What the task requires:
For the data below, give the number of lines containing "Frage" and nothing more.

Entries supplied section start

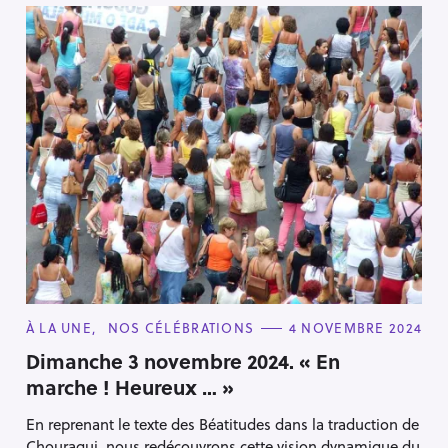
C
À LA UNE
NOS CÉLÉBRATIONS
4 NOVEMBRE 2024
A
T
Dimanche 3 novembre 2024. « En
E
marche ! Heureux … »
G
O
R
En reprenant le texte des Béatitudes dans la traduction de
I
E
Chouraqui, nous redécouvrons cette vision dynamique du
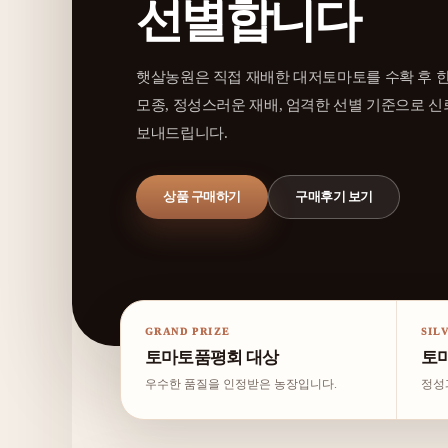
선별합니다
햇살농원은 직접 재배한 대저토마토를 수확 후 한
모종, 정성스러운 재배, 엄격한 선별 기준으로 신
보내드립니다.
상품 구매하기
구매후기 보기
GRAND PRIZE
SIL
토마토품평회 대상
토
우수한 품질을 인정받은 농장입니다.
정성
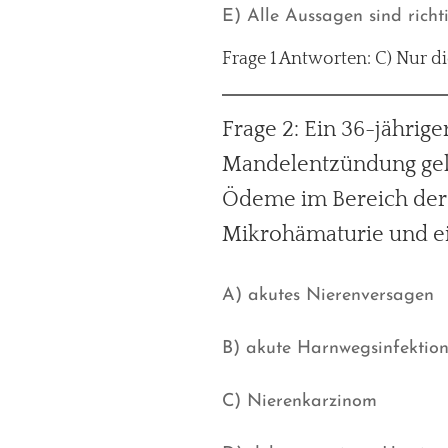
E) Alle Aussagen sind richt
Frage 1 Antworten: C) Nur di
Frage 2: Ein 36-jährige
Mandelentzündung gelit
Ödeme im Bereich der K
Mikrohämaturie und ei
A) akutes Nierenversagen
B) akute Harnwegsinfektio
C) Nierenkarzinom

Entries supplied section end

Answer section:
2